We also have a quick start colab notebook that lets you try out GPU parallelized simulation without needing your own hardware. Everything is runnable on Colab free tier.

For a full list of example scripts you can run, see the docs.

System Support

We currently best support Linux based systems. There is limited support for windows and no support for MacOS at the moment. We are working on trying to support more features on other systems but this may take some time. Most constraints stem from what the SAPIEN package is capable of supporting.

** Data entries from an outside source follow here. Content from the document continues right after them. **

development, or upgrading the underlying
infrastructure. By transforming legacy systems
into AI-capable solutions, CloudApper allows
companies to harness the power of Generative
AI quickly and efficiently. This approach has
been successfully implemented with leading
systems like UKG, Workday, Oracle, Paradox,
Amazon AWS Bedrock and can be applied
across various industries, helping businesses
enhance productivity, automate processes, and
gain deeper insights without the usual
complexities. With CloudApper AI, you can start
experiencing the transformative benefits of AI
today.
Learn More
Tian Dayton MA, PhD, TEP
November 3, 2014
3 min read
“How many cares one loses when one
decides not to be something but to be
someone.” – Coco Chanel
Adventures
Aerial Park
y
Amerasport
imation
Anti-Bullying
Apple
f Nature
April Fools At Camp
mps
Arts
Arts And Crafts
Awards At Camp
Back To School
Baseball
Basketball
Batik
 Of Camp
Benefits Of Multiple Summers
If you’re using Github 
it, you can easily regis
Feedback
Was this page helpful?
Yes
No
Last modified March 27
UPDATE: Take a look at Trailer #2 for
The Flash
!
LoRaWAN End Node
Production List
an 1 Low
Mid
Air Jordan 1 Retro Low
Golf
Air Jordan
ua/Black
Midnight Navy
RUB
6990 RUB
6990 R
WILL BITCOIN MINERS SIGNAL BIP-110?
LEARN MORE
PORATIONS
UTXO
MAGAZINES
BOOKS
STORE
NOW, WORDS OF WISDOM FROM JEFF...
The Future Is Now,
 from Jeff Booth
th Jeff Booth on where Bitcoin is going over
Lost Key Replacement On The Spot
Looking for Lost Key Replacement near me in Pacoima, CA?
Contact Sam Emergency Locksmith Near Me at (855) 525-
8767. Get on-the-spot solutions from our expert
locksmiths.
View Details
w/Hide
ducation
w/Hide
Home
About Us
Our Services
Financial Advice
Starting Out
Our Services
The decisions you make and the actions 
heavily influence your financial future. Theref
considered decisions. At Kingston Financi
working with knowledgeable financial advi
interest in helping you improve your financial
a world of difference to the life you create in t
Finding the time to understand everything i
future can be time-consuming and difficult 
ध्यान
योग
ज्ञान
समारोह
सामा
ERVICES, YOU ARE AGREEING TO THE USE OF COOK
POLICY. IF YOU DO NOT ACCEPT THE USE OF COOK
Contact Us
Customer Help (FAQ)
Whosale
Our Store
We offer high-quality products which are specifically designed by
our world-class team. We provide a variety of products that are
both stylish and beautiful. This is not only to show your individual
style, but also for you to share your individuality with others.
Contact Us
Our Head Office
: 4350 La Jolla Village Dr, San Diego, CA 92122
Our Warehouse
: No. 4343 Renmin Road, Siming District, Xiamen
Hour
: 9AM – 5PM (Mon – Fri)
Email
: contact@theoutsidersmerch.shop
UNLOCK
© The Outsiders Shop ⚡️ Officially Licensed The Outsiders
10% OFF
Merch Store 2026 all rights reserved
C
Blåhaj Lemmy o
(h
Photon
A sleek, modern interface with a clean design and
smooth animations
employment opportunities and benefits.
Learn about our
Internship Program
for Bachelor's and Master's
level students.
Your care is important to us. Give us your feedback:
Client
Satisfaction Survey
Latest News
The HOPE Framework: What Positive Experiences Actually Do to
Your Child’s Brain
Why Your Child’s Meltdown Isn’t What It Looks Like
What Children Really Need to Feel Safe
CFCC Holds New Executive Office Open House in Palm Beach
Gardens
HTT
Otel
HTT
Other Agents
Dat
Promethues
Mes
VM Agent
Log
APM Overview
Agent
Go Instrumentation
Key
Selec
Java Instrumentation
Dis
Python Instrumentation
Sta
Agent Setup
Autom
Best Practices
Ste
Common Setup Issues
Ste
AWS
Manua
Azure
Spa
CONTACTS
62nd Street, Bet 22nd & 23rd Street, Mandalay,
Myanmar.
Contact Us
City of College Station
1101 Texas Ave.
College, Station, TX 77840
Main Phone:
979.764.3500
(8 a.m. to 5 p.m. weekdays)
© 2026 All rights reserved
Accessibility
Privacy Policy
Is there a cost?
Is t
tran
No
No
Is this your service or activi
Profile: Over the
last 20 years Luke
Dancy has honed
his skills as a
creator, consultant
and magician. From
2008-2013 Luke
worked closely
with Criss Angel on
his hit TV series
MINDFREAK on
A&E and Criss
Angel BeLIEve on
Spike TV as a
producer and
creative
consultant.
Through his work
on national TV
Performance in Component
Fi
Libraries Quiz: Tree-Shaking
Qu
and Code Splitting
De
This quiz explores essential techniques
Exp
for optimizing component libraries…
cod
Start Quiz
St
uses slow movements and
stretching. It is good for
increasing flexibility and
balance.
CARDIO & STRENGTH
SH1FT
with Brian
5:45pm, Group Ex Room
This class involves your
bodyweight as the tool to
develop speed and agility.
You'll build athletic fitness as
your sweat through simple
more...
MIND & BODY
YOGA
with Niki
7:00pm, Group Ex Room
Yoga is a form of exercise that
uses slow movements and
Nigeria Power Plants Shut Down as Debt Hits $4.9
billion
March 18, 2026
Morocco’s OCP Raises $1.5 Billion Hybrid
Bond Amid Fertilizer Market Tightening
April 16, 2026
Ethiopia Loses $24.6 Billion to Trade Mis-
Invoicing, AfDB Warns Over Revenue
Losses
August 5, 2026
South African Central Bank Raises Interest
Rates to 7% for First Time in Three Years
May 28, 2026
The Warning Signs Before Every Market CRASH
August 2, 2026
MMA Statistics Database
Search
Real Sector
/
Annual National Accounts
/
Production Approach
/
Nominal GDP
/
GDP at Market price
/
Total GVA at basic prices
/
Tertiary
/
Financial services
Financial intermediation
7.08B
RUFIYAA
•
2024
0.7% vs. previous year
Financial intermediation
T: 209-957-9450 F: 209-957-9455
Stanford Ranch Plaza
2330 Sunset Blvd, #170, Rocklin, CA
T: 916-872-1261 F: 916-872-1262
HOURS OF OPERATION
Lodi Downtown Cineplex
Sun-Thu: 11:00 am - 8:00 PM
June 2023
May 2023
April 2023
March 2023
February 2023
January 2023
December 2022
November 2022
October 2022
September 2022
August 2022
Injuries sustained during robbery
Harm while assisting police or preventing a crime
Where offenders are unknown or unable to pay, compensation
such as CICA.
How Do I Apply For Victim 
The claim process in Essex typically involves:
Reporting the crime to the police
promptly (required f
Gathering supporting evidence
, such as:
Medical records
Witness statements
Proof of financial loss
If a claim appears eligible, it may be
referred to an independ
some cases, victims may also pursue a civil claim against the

System / GPU CPU Sim GPU Sim Rendering
Linux / NVIDIA GPU
Windows / NVIDIA GPU
Windows / AMD GPU
WSL / Anything
MacOS / Anything

Citation

If you use ManiSkill3 (versions mani_skill>=3.0.0) in your work please cite our ManiSkill3 paper as so:

@article{taomaniskill3,
  title={ManiSkill3: GPU Parallelized Robotics Simulation and Rendering for Generalizable Embodied AI},
  author={Stone Tao and Fanbo Xiang and Arth Shukla and Yuzhe Qin and Xander Hinrichsen and Xiaodi Yuan and Chen Bao and Xinsong Lin and Yulin Liu and Tse-kai Chan and Yuan Gao and Xuanlin Li and Tongzhou Mu and Nan Xiao and Arnav Gurha and Zhiao Huang and Roberto Calandra and Rui Chen and Shan Luo and Hao Su},
  journal = {arXiv preprint arXiv:2410.00425},
  year={2024},
} 

If you use ManiSkill2 (version mani_skill==0.5.3 or lower) in your work please cite the ManiSkill2 paper as so:

@inproceedings{gu2023maniskill2,
  title={ManiSkill2: A Unified Benchmark for Generalizable Manipulation Skills},
  author={Gu, Jiayuan and Xiang, Fanbo and Li, Xuanlin and Ling, Zhan and Liu, Xiqiang and Mu, Tongzhou and Tang, Yihe and Tao, Stone and Wei, Xinyue and Yao, Yunchao and Yuan, Xiaodi and Xie, Pengwei and Huang, Zhiao and Chen, Rui and Su, Hao},
  booktitle={International Conference on Learning Representations},
  year={2023}
}

Note that some other assets, algorithms, etc. in ManiSkill are from other sources/research. We try our best to include the correct citation bibtex where possible when introducing the different components provided by ManiSkill.

License

All rigid body environments in ManiSkill are licensed under fully permissive licenses (e.g., Apache-2.0).

The assets are licensed under CC BY-NC 4.0.